This week, 23-year-old method acting student Trent Westin performed a scene for his classmates where he portrayed the character of Treplev in Chekhov’s The Seagull. Despite a successful portrayal of an infamously challenging role, this method actor still struggles to get in the headspace of the actresses coming forward who’ve been sexually harassed.
“For this role, I used empathy to understand how a man could bring himself to commit suicide over unrequited love,” says Trent. “After The Seagull, I feel like I could find a way in to just about any character, though I’m honestly having trouble understanding how the hundreds of actresses out there who’ve endured sexual harassment feel.”
Despite being unable to emotionally identify with any of these women, faculty members have praised Westin for his transcendent performances on the University’s mainstage.
Trent’s tenured acting professor, Franklin Drugan, explains that his student used Stanislavski’s “as if” method where an actor takes experiences from his own life to bring himself closer to the experience of the character.

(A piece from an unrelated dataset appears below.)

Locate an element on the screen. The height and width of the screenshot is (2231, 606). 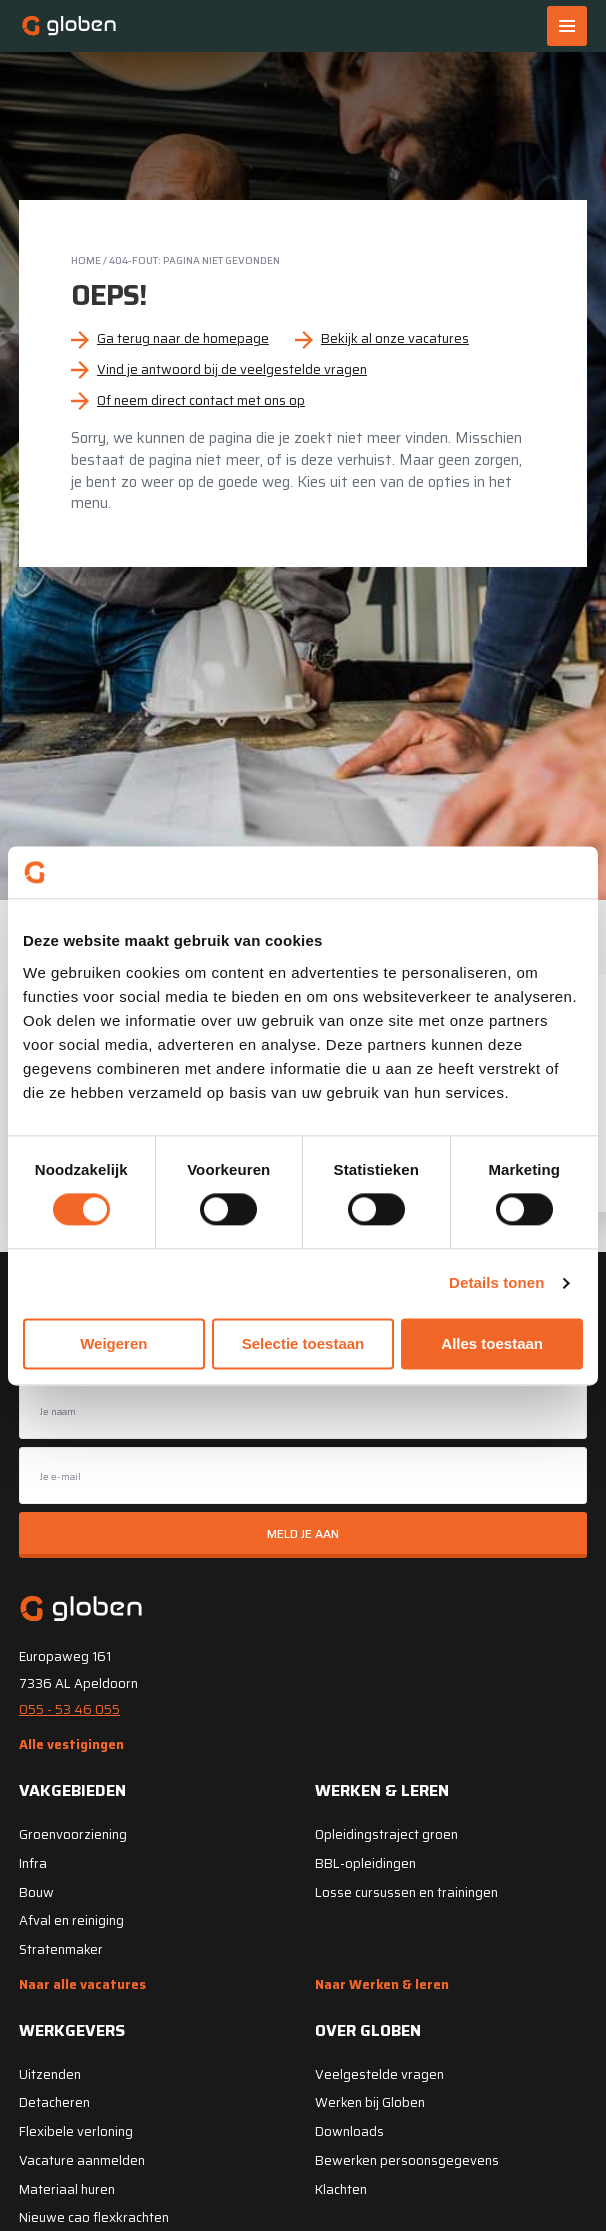 Alles toestaan is located at coordinates (492, 1343).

“He worked tirelessly to get in the head of an alcoholic in 1950s Mississippi dealing with physical pain from his ankle injury and let me tell you his portrayal was haunting,” says Drugan. “Yet when one of his female classmates wanted to have an in-class discussion about the sexism she faced with casting agents, Trent wasn’t able to relate to her devastation.”
Sources close to Westin confirm that the issue isn’t that he doesn’t care, it’s simply that he has no entry point to relating because he’s never been faced with anything besides praise and respect.
“One time I really wanted to be cast as The Emcee in Cabaret and didn’t get it,” says Trent. “So I tried to use my emotional memory to conjure a rage similar to my classmate’s. But then I remembered that after I didn’t get Cabaret I got cast as Tony in West Side Story and my faith in the business was restored.”
Women close to Trent have hope he finds a way to relate to a woman who’s been harassed, so that he can be an ally to them in the industry.
“Trent is a gifted actor and will do great things,” says Caroletta Ricardo, Westin’s classmate. “I just hope he doesn’t spend his whole life unable to support women because he has no ability to relate to the disrespect they’ve faced.”
At the conclusion of this interview, Westin got an email notification on his phone and opened it excitedly.
“YES,” screamed Westin. “I just got cast as Hamlet! I can’t wait to get in the head of a guy haunted by his father, plotting the death of his uncle whose abusive actions lead to his girlfriend killing herself!”